По мнению Эдвардса, Грин был основным препятствием для аукциона Кристи, поскольку он своими глазами видел часть заявленных на распродажу бумаг и мог засвидетельствовать, что Джин собиралась подарить их Британской библиотеке.

Вскоре после того, как появилось объявление о предстоящем аукционе, Эдвардс и Грин выяснили, что за этим стоят Чарльз Фоли, внучатый племянник сэра Артура Конан Дойля, и два его кузена. Каким образом эти дальние родственники заполучили доступ к архиву – этого ни Грин, ни Эдвардс не могли понять.

– Очевидно, тут дело было нечисто, кто-то поспешил присвоить бумаги, предназначенные для Британской библиотеки, – заявил Эдвардс и добавил: – Это не предположение – мы знали это наверняка.

Так же «наверняка» знал Эдвардс, что его друга убили. Он перечислил косвенные улики: Грину кто-то угрожал; в частности, Грин называл американца, который «пытается его уничтожить». Кое-кто высказывал предположение, что Грин погиб в результате аутоэротического эксперимента, но Эдвардс напомнил, что ни на трупе, ни рядом не было никаких следов сексуальной деятельности. Более того, удавление – один из самых жестоких способов казни, «к такому методу прибегают опытные наемники». Самоубийство Эдвардс отметал, поскольку Грин никогда не страдал депрессией и буквально накануне смерти вместе с другом обсуждал отпуск в Италии: они собирались поехать туда через неделю. И уж если Грин убил себя, то где же в таком случае предсмертная записка? Человек, педантично записывавший каждую мелочь, не пренебрег бы этим.

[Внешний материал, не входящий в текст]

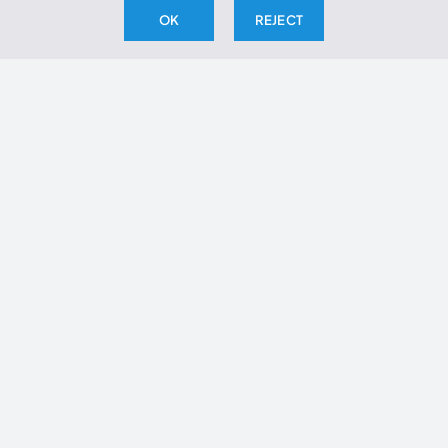
cilantro if desired.
OK
REJECT
THE ARCHIVE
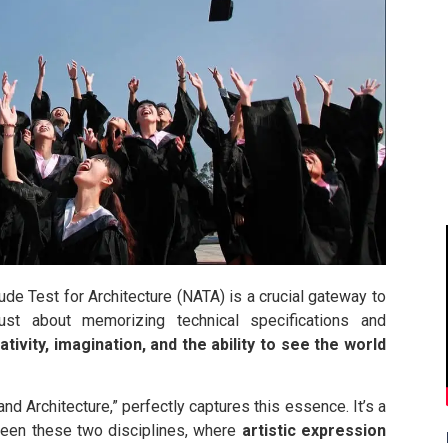
itude Test for Architecture (NATA) is a crucial gateway to
ust about memorizing technical specifications and
ativity, imagination, and the ability to see the world
nd Architecture,” perfectly captures this essence. It’s a
en these two disciplines, where
artistic expression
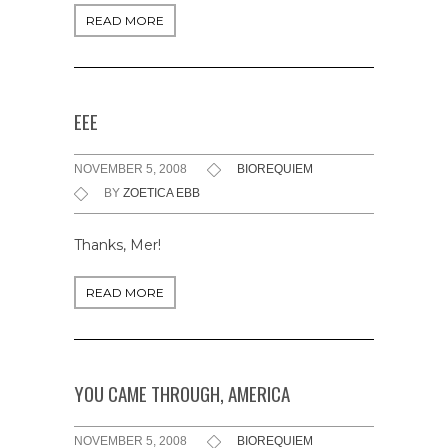
READ MORE
EEE
NOVEMBER 5, 2008
BIOREQUIEM
BY
ZOETICA EBB
Thanks, Mer!
READ MORE
YOU CAME THROUGH, AMERICA
NOVEMBER 5, 2008
BIOREQUIEM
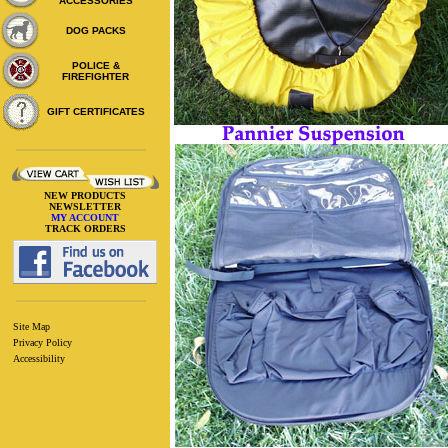
ACCESSORIES
DOG PACKS
POLICE &
FIREFIGHTER
GIFT CERTIFICATES
NEW PRODUCTS
NEWSLETTER
MY ACCOUNT
TRACK ORDERS
Site Map
Privacy Policy
Accessibility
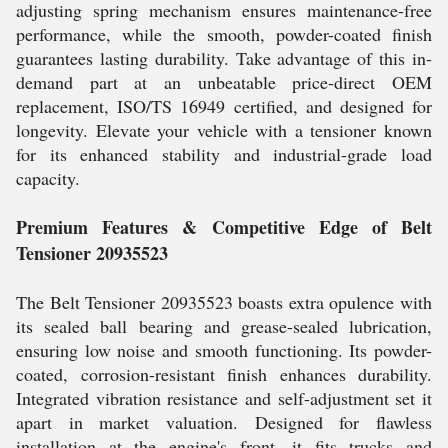
adjusting spring mechanism ensures maintenance-free
performance, while the smooth, powder-coated finish
guarantees lasting durability. Take advantage of this in-
demand part at an unbeatable price-direct OEM
replacement, ISO/TS 16949 certified, and designed for
longevity. Elevate your vehicle with a tensioner known
for its enhanced stability and industrial-grade load
capacity.
Premium Features & Competitive Edge of Belt
Tensioner 20935523
The Belt Tensioner 20935523 boasts extra opulence with
its sealed ball bearing and grease-sealed lubrication,
ensuring low noise and smooth functioning. Its powder-
coated, corrosion-resistant finish enhances durability.
Integrated vibration resistance and self-adjustment set it
apart in market valuation. Designed for flawless
installation at the engine's front, it fits trucks and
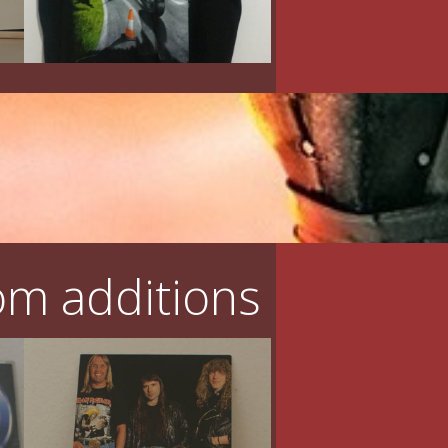
m additions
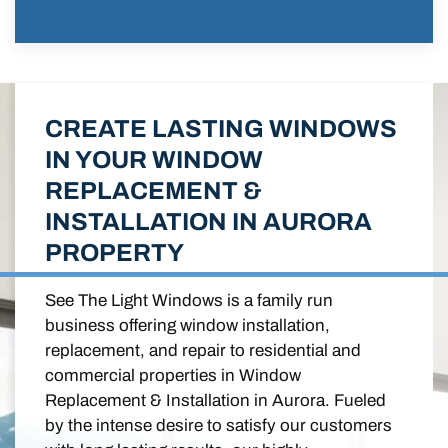
CREATE LASTING WINDOWS
IN YOUR WINDOW
REPLACEMENT &
INSTALLATION IN AURORA
PROPERTY
See The Light Windows is a family run
business offering window installation,
replacement, and repair to residential and
commercial properties in Window
Replacement & Installation in Aurora. Fueled
by the intense desire to satisfy our customers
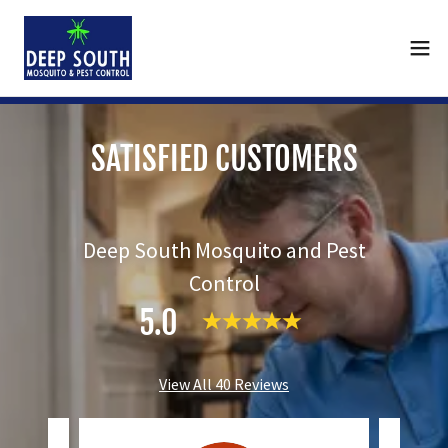
SATISFIED CUSTOMERS
Deep South Mosquito and Pest
Control
5.0
View All 40 Reviews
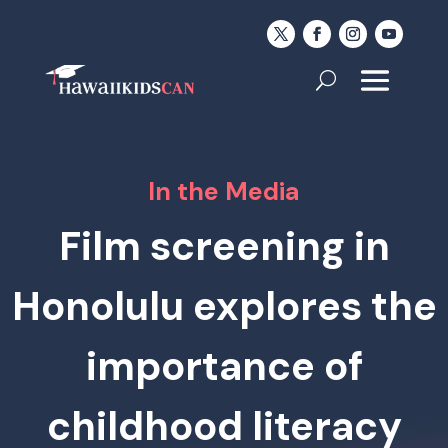
In the Media
Film screening in
Honolulu explores the
importance of
childhood literacy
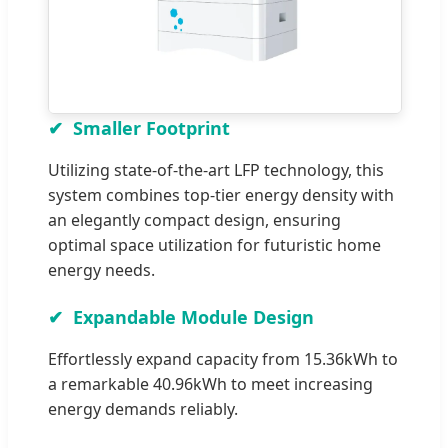
Smaller Footprint
Utilizing state-of-the-art LFP technology, this
system combines top-tier energy density with
an elegantly compact design, ensuring
optimal space utilization for futuristic home
energy needs.
Expandable Module Design
Effortlessly expand capacity from 15.36kWh to
a remarkable 40.96kWh to meet increasing
energy demands reliably.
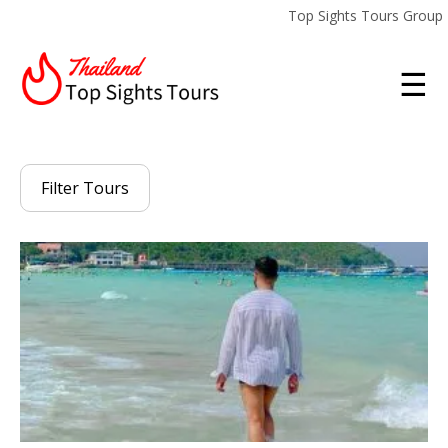
Top Sights Tours Group
☰
Filter Tours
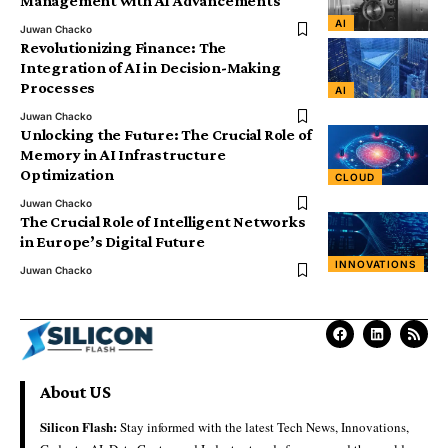
Management with AI Advancements
AI
Juwan Chacko
Revolutionizing Finance: The
Integration of AI in Decision-Making
Processes
AI
Juwan Chacko
Unlocking the Future: The Crucial Role of
Memory in AI Infrastructure
Optimization
CLOUD
Juwan Chacko
The Crucial Role of Intelligent Networks
in Europe’s Digital Future
INNOVATIONS
Juwan Chacko
About US
Silicon Flash:
Stay informed with the latest Tech News, Innovations,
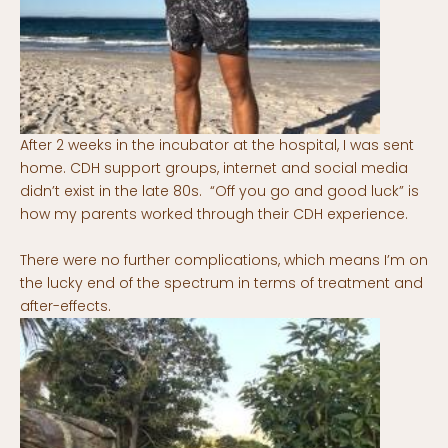
After 2 weeks in the incubator at the hospital, I was sent
home. CDH support groups, internet and social media
didn’t exist in the late 80s. “Off you go and good luck” is
how my parents worked through their CDH experience.
There were no further complications, which means I’m on
the lucky end of the spectrum in terms of treatment and
after-effects.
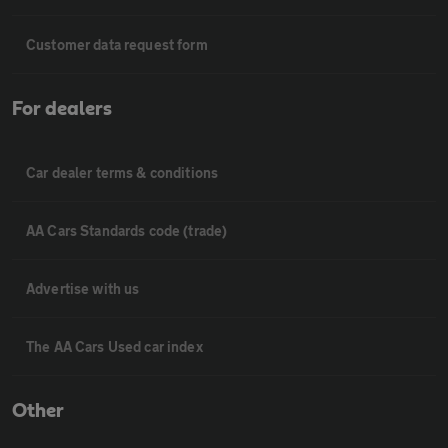
Customer data request form
For dealers
Car dealer terms & conditions
AA Cars Standards code (trade)
Advertise with us
The AA Cars Used car index
Other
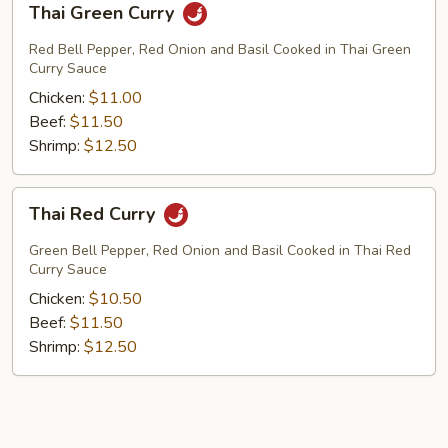
Thai Green Curry
Green
Curry
Red Bell Pepper, Red Onion and Basil Cooked in Thai Green
Curry Sauce
Chicken:
$11.00
Beef:
$11.50
Shrimp:
$12.50
Thai
Thai Red Curry
Red
Curry
Green Bell Pepper, Red Onion and Basil Cooked in Thai Red
Curry Sauce
Chicken:
$10.50
Beef:
$11.50
Shrimp:
$12.50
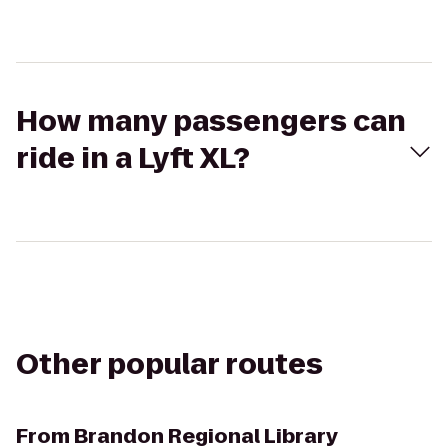
How many passengers can
ride in a Lyft XL?
Other popular routes
From
Brandon Regional Library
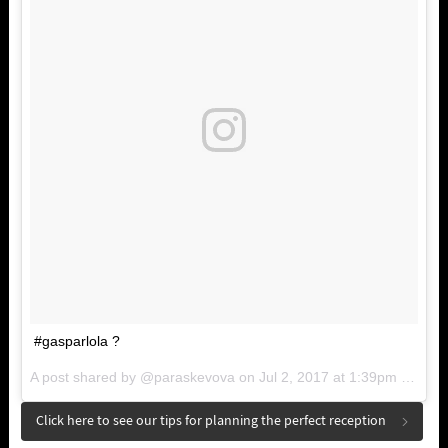
#gasparlola ?
A post shared by @paraskevova on
Jul 2, 2017 at 1:39pm PDT
Click here to see our tips for planning the perfect reception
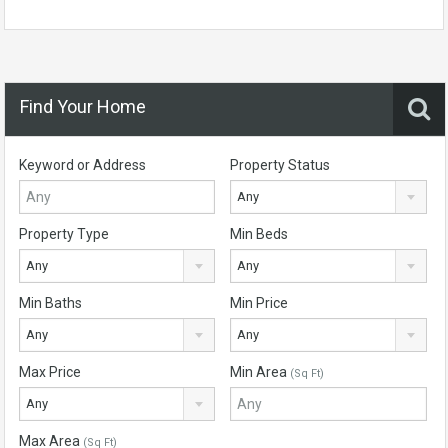
Find Your Home
Keyword or Address
Property Status
Any
Property Type
Min Beds
Any
Any
Min Baths
Min Price
Any
Any
Max Price
Min Area
(Sq Ft)
Any
Max Area
(Sq Ft)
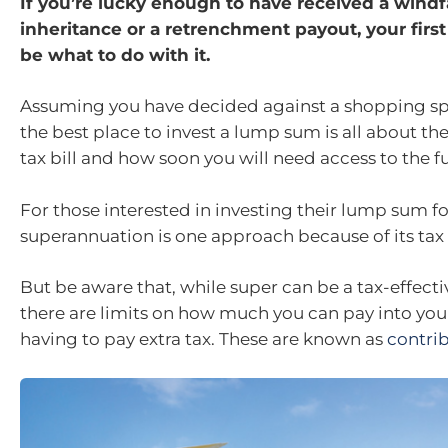
If you’re lucky enough to have received a windf
inheritance or a retrenchment payout, your first
be what to do with it.
Assuming you have decided against a shopping sp
the best place to invest a lump sum is all about the
tax bill and how soon you will need access to the f
For those interested in investing their lump sum fo
superannuation is one approach because of its tax 
But be aware that, while super can be a tax-effect
there are limits on how much you can pay into you
having to pay extra tax. These are known as
contri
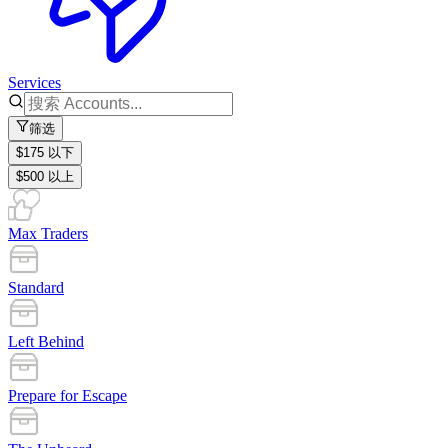
Services
筛选
$175 以下
$500 以上
Max Traders
Standard
Left Behind
Prepare for Escape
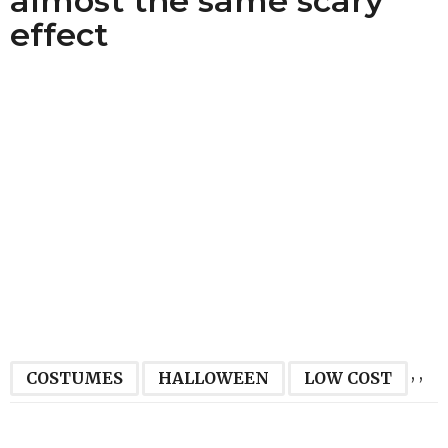
almost the same scary
effect
,
,
COSTUMES
HALLOWEEN
LOW COST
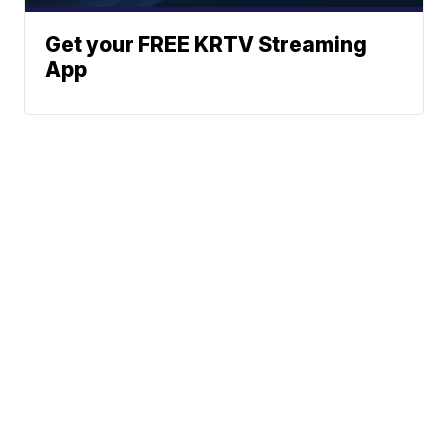
Get your FREE KRTV Streaming
App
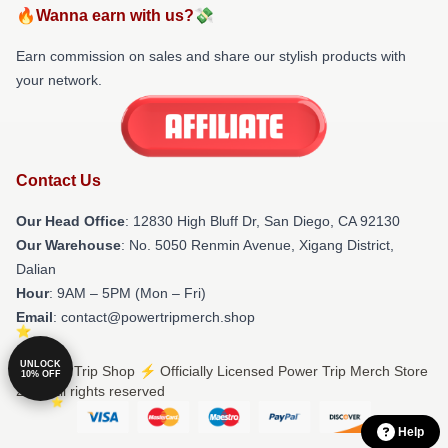
🔥Wanna earn with us?💸
Earn commission on sales and share our stylish products with
your network.
Contact Us
Our Head Office
: 12830 High Bluff Dr, San Diego, CA 92130
Our Warehouse
: No. 5050 Renmin Avenue, Xigang District,
Dalian
Hour
: 9AM – 5PM (Mon – Fri)
Email
: contact@powertripmerch.shop
UNLOCK
© Power Trip Shop ⚡️ Officially Licensed Power Trip Merch Store
10% OFF
2026 all rights reserved
Help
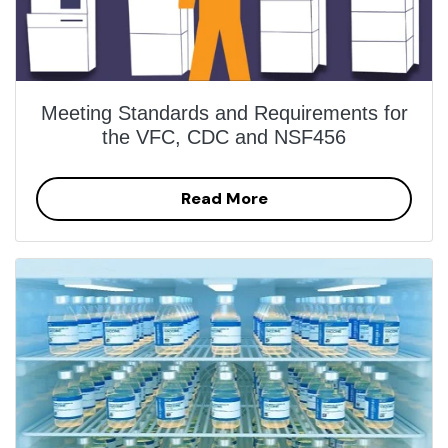
Meeting Standards and Requirements for
the VFC, CDC and NSF456
Read More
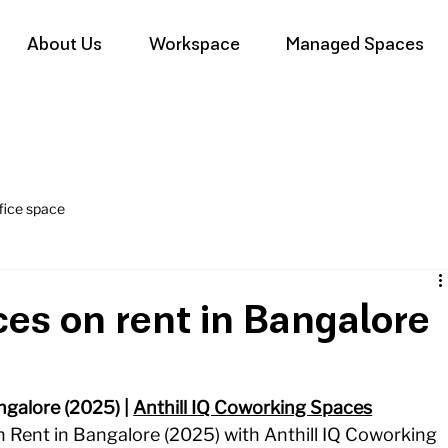
About Us
Workspace
Managed Spaces
fice space
ces on rent in Bangalore
galore (2025) | 
Anthill IQ Coworking Spaces
 Rent in Bangalore (2025) with Anthill IQ Coworking 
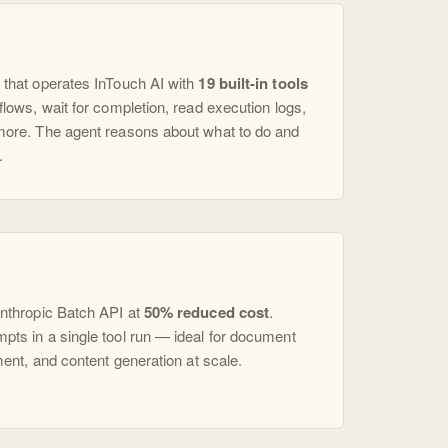
 that operates InTouch AI with
19 built-in tools
flows, wait for completion, read execution logs,
more. The agent reasons about what to do and
.
Anthropic Batch API at
50% reduced cost
.
ts in a single tool run — ideal for document
ment, and content generation at scale.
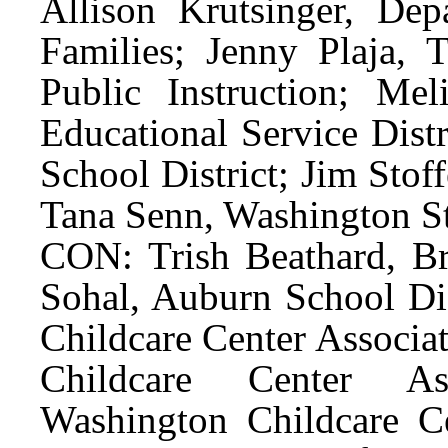
Allison Krutsinger, De
Families; Jenny Plaja, 
Public Instruction; Me
Educational Service Dist
School District; Jim Stof
Tana Senn, Washington St
CON: Trish Beathard, Bri
Sohal, Auburn School Di
Childcare Center Associa
Childcare Center As
Washington Childcare Ce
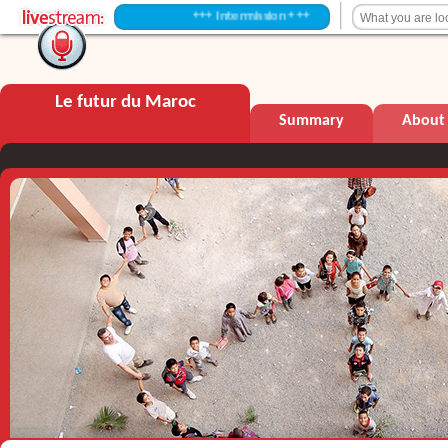
+++ Intermission +++
Le futur du Maroc
Summary
About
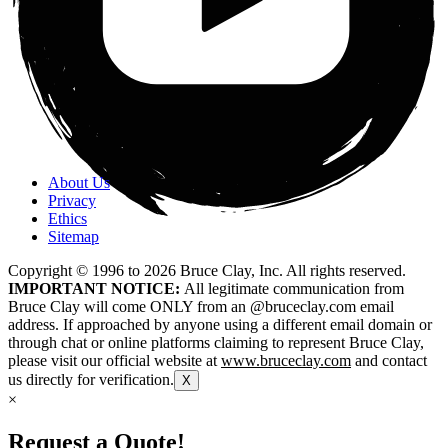
About Us
Privacy
Ethics
Sitemap
Copyright © 1996 to
2026
Bruce Clay, Inc. All rights reserved.
IMPORTANT NOTICE:
All legitimate communication from
Bruce Clay will come ONLY from an @bruceclay.com email
address. If approached by anyone using a different email domain or
through chat or online platforms claiming to represent Bruce Clay,
please visit our official website at
www.bruceclay.com
and contact
us directly for verification.
X
×
Request a Quote!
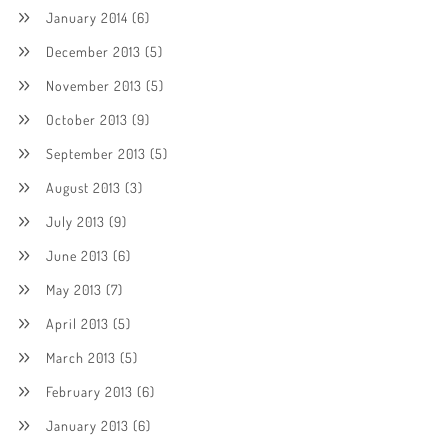
January 2014
(6)
December 2013
(5)
November 2013
(5)
October 2013
(9)
September 2013
(5)
August 2013
(3)
July 2013
(9)
June 2013
(6)
May 2013
(7)
April 2013
(5)
March 2013
(5)
February 2013
(6)
January 2013
(6)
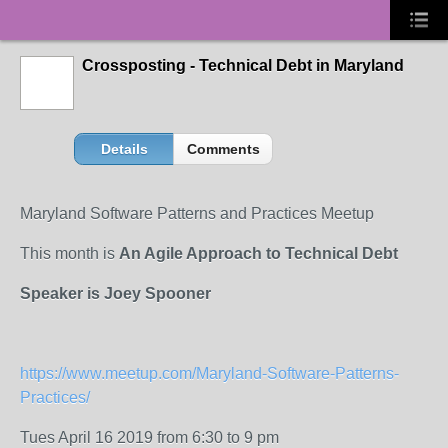
Crossposting - Technical Debt in Maryland
Details
Comments
Maryland Software Patterns and Practices Meetup
This month is
An Agile Approach to Technical Debt
Speaker is Joey Spooner
https://www.meetup.com/Maryland-Software-Patterns-
Practices/
Tues April 16 2019 from 6:30 to 9 pm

– Я мог бы привести еще множество соображений, – продолжал Эдвардс. – Например, то, что Грин был удавлен шнурком, хотя он всегда носил ботинки на липучках.

Каждая мелочь в глазах Эдвардса имела значение, он подмечал все, как подмечал бы Шерлок Холмс. Особое значение в его глазах имела обнаруженная у изголовья постели початая бутылка джина. Он считал это несомненным доказательством постороннего присутствия: Грин был знатоком вин, в тот вечер за ужином он пил марочное вино и ни в коем случае не стал бы запивать его джином.

– Убийца все еще на свободе. – Эдвардс положил руку мне на плечо, как бы предостерегая. – Будьте осторожны. Не хотелось бы, чтобы вас удавили, как беднягу Ричарда.

На прощание Эдвардс поделился со мной еще одной важной информацией: оказалось, он знает, кто был тот загадочный американец.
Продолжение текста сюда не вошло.